Quirky name...Quirky Food....One Hell of a view
Walking along the Banking district of London towards the dedicated entrance in Heron Tower, where after a "check of the list" by the doorman we were taken by a glass lift whizzing us in seconds up to Duck & Waffle on the 40th floor, or its glitzier sibling Sushisamba two floors below.
The views are, as you might expect, stunning – if you’re pointed in the right direction and, preferably, sitting at a window table (many of which are for two diners only). Alternatively, linger in the entrance bar, where you can press your nose against the glass and stand aghast at the unencumbered view of London.
Food is an "trendy" deigned to tantilise diners who are not here to eat but be ahead of everyone else on the block. Dishes are a mix of small plates, raw offerings (oysters, ceviche) and a few main courses (including roast chicken and the namesake duck confit and waffle).

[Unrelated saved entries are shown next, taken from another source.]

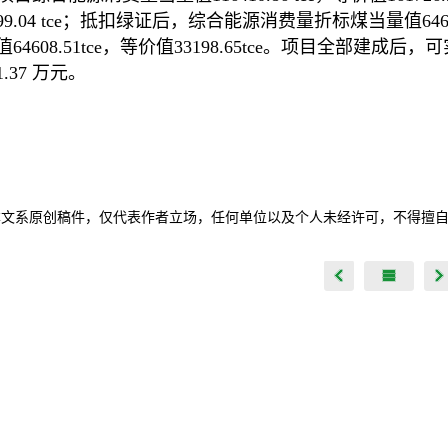
599.04 tce；抵扣绿证后，综合能源消费量折标煤当量值64608
64608.51tce，等价值33198.65tce。项目全部建成后
31.37 万元。
本文系原创稿件，仅代表作者立场，任何单位以及个人未经许可，不得擅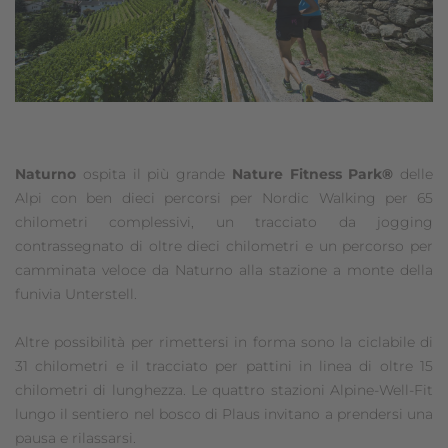
Naturno
ospita il più grande
Nature Fitness Park®
delle
Alpi con ben dieci percorsi per Nordic Walking per 65
chilometri complessivi, un tracciato da jogging
contrassegnato di oltre dieci chilometri e un percorso per
camminata veloce da Naturno alla stazione a monte della
funivia Unterstell.
Altre possibilità per rimettersi in forma sono la ciclabile di
31 chilometri e il tracciato per pattini in linea di oltre 15
chilometri di lunghezza. Le quattro stazioni Alpine-Well-Fit
lungo il sentiero nel bosco di Plaus invitano a prendersi una
pausa e rilassarsi.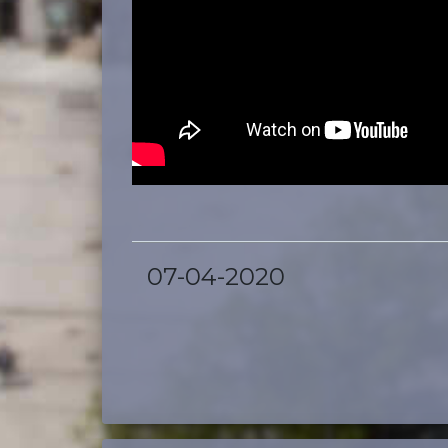
07-04-2020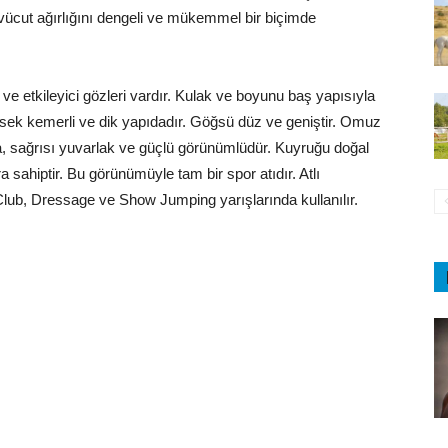
 vücut ağırlığını dengeli ve mükemmel bir biçimde
ri ve etkileyici gözleri vardır. Kulak ve boyunu baş yapısıyla
ksek kemerli ve dik yapıdadır. Göğsü düz ve geniştir. Omuz
a, sağrısı yuvarlak ve güçlü görünümlüdür. Kuyruğu doğal
ra sahiptir. Bu görünümüyle tam bir spor atıdır. Atlı
 Club, Dressage ve Show Jumping yarışlarında kullanılır.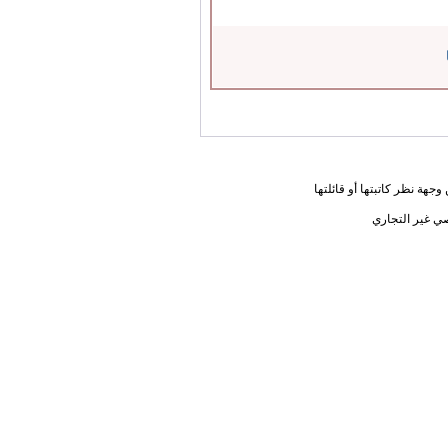
جهة نظر كاتبتها أو قائلتها
ي غير التجاري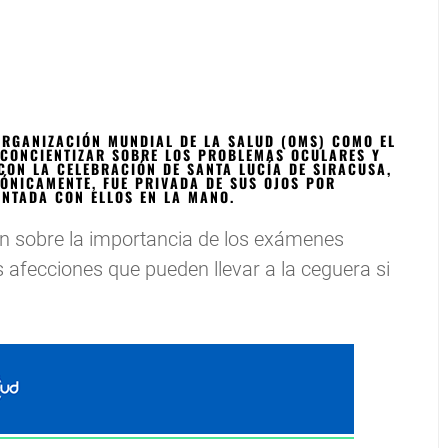
 ORGANIZACIÓN MUNDIAL DE LA SALUD (OMS) COMO EL
 CONCIENTIZAR SOBRE LOS PROBLEMAS OCULARES Y
CON LA CELEBRACIÓN DE SANTA LUCÍA DE SIRACUSA,
RÓNICAMENTE, FUE PRIVADA DE SUS OJOS POR
ENTADA CON ELLOS EN LA MANO.
n sobre la importancia de los exámenes
s afecciones que pueden llevar a la ceguera si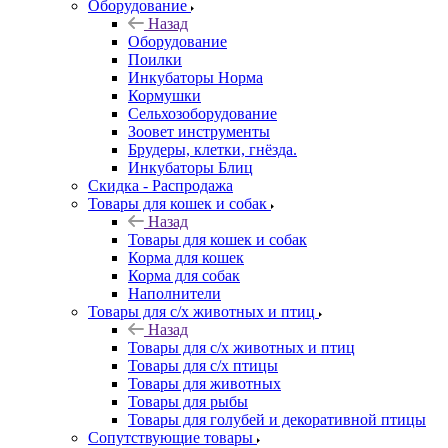
Оборудование
Назад
Оборудование
Поилки
Инкубаторы Норма
Кормушки
Сельхозоборудование
Зоовет инструменты
Брудеры, клетки, гнёзда.
Инкубаторы Блиц
Скидка - Распродажа
Товары для кошек и собак
Назад
Товары для кошек и собак
Корма для кошек
Корма для собак
Наполнители
Товары для с/х животных и птиц
Назад
Товары для с/х животных и птиц
Товары для с/х птицы
Товары для животных
Товары для рыбы
Товары для голубей и декоративной птицы
Сопутствующие товары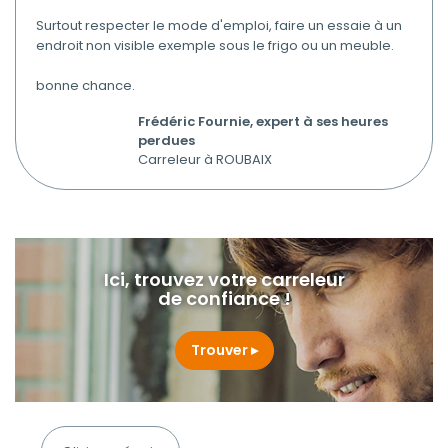
Surtout respecter le mode d'emploi, faire un essaie à un
endroit non visible exemple sous le frigo ou un meuble.
bonne chance.
Frédéric Fournie, expert à ses heures
perdues
Carreleur à ROUBAIX
Ici, trouvez votre carreleur
de confiance !
Trouver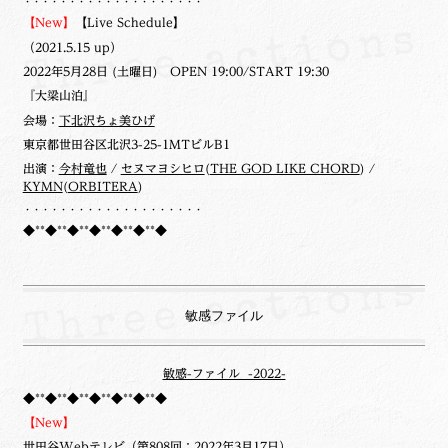
・・・・・・・・・・・・・・・・・・・・
【New】
【Live Schedule】
（2021.5.15 up）
2022年5月28日 (土曜日) OPEN 19:00/START 19:30
『大梁山泊』
会場：
下北沢ちょ美ひげ
東京都世田谷区北沢3-25-1MTビルB1
出演：
今村竜也
/
セヌマヨシヒロ
(
THE GOD LIKE CHORD
) /
KYMN
(
ORBITERA
)
・・・・・・・・・・・・・・・・・・・・
◆**◆**◆**◆**◆**◆**◆
敏感ファイル
敏感-ファイル -2022-
◆**◆**◆**◆**◆**◆**◆
【New】
世田谷Webテレビ
（第808回：2022年3月17日）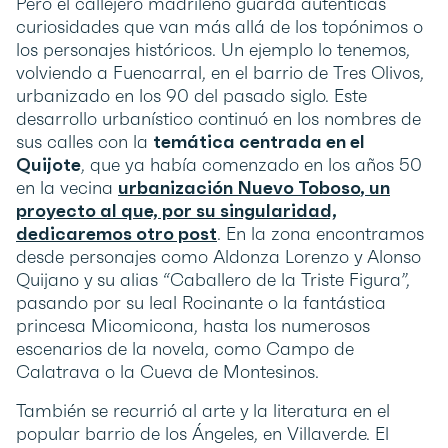
Pero el callejero madrileño guarda auténticas
curiosidades que van más allá de los topónimos o
los personajes históricos. Un ejemplo lo tenemos,
volviendo a Fuencarral, en el barrio de Tres Olivos,
urbanizado en los 90 del pasado siglo. Este
desarrollo urbanístico continuó en los nombres de
sus calles con la
temática centrada en el
Quijote
, que ya había comenzado en los años 50
en la vecina
urbanización
Nuevo Toboso
, un
proyecto al que, por su singularidad,
dedicaremos otro post
. En la zona encontramos
desde personajes como Aldonza Lorenzo y Alonso
Quijano y su alias “Caballero de la Triste Figura”,
pasando por su leal Rocinante o la fantástica
princesa Micomicona, hasta los numerosos
escenarios de la novela, como Campo de
Calatrava o la Cueva de Montesinos.
También se recurrió al arte y la literatura en el
popular barrio de los Ángeles, en Villaverde. El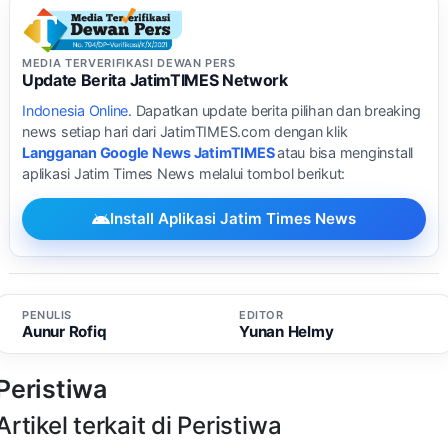
MEDIA TERVERIFIKASI DEWAN PERS
Update Berita JatimTIMES Network
Indonesia Online
. Dapatkan update berita pilihan dan breaking
news setiap hari dari JatimTIMES.com dengan klik
Langganan Google News JatimTIMES
atau bisa menginstall
aplikasi Jatim Times News melalui tombol berikut:
Install Aplikasi Jatim Times News
PENULIS
EDITOR
Aunur Rofiq
Yunan Helmy
Peristiwa
Artikel terkait di Peristiwa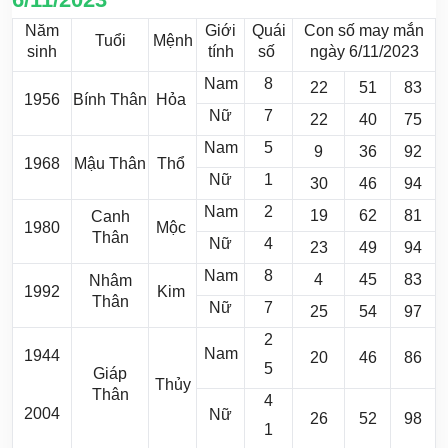
Năm
Giới
Quái
Con số may mắn
Tuổi
Mệnh
sinh
tính
số
ngày 6/11/2023
Nam
8
22
51
83
1956
Bính Thân
Hỏa
Nữ
7
22
40
75
Nam
5
9
36
92
1968
Mậu Thân
Thổ
Nữ
1
30
46
94
Nam
2
19
62
81
Canh
1980
Mộc
Thân
Nữ
4
23
49
94
Nam
8
4
45
83
Nhâm
1992
Kim
Thân
Nữ
7
25
54
97
2
Nam
1944
20
46
86
5
Giáp
Thủy
Thân
4
2004
Nữ
26
52
98
1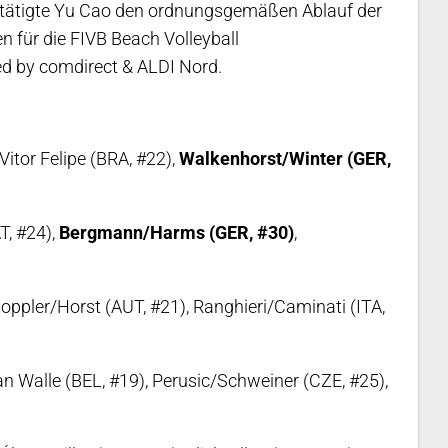
ätigte Yu Cao den ordnungsgemäßen Ablauf der
n für die FIVB Beach Volleyball
d by comdirect & ALDI Nord.
itor Felipe (BRA, #22),
Walkenhorst/Winter (GER,
T, #24),
Bergmann/Harms (GER, #30)
,
oppler/Horst (AUT, #21), Ranghieri/Caminati (ITA,
an Walle (BEL, #19), Perusic/Schweiner (CZE, #25),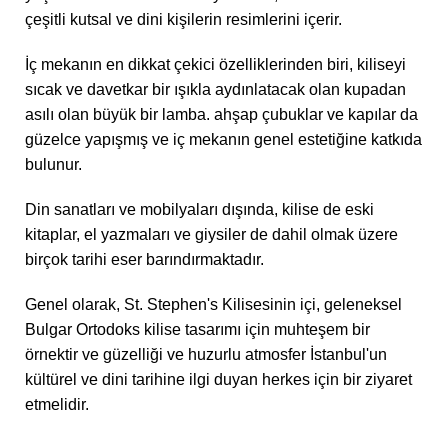
çeşitli kutsal ve dini kişilerin resimlerini içerir.
İç mekanın en dikkat çekici özelliklerinden biri, kiliseyi
sıcak ve davetkar bir ışıkla aydınlatacak olan kupadan
asılı olan büyük bir lamba. ahşap çubuklar ve kapılar da
güzelce yapışmış ve iç mekanın genel estetiğine katkıda
bulunur.
Din sanatları ve mobilyaları dışında, kilise de eski
kitaplar, el yazmaları ve giysiler de dahil olmak üzere
birçok tarihi eser barındırmaktadır.
Genel olarak, St. Stephen's Kilisesinin içi, geleneksel
Bulgar Ortodoks kilise tasarımı için muhteşem bir
örnektir ve güzelliği ve huzurlu atmosfer İstanbul'un
kültürel ve dini tarihine ilgi duyan herkes için bir ziyaret
etmelidir.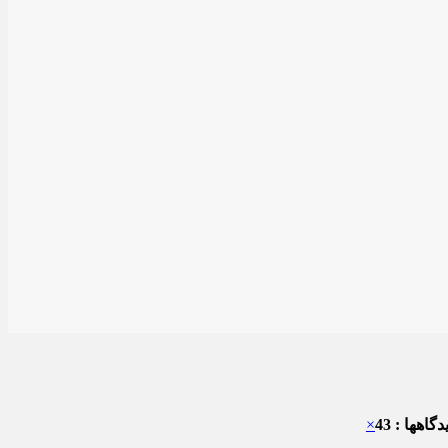
گاهها : 43
×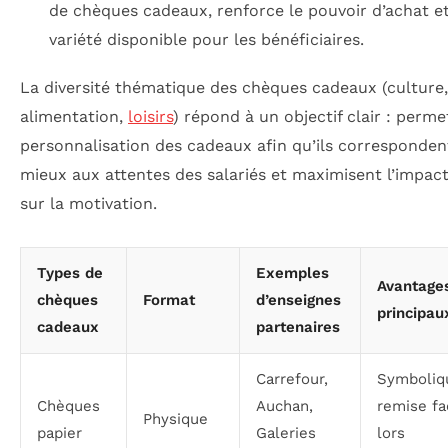
de chèques cadeaux, renforce le pouvoir d’achat et
variété disponible pour les bénéficiaires.
La diversité thématique des chèques cadeaux (culture,
alimentation,
loisirs
) répond à un objectif clair : perme
personnalisation des cadeaux afin qu’ils corresponden
mieux aux attentes des salariés et maximisent l’impact 
sur la motivation.
Types de
Exemples
Avantage
chèques
Format
d’enseignes
principau
cadeaux
partenaires
Carrefour,
Symboliqu
Chèques
Auchan,
remise fa
Physique
papier
Galeries
lors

Dishes vary a great deal, from the restrained - three dense pollock balls in creamy lobster sauce. To the overly creative, beetroot chunks with watery goat’s curd and sticky knobs of honeycomb crisp. Prices are as high as the venue itself; Desserts of cold rice pudding, and chocolate brownie sundae, were more generous. Service wavered between keen and stationary. With dishes arriving at odd intervals and without thought of how far along we were in our current dishes. A pre-lunch flatbread arrived 10 minutes into the main course and had to be comped by the floor manager. Another downer: all that glass, plus marble and wood tables and a low ceiling (with yellow ‘waffle’ design) mean the acoustics are terrible. For such an average sized space the reverb of voices could drown out many parts of a conversation.
D&W is open 24/7, so breakfast or late-night snacks are further possibilities. Well worth a visit to say you've done it and seen the view, not worth a second view as the menu is adequate but doesn't require any further investigating.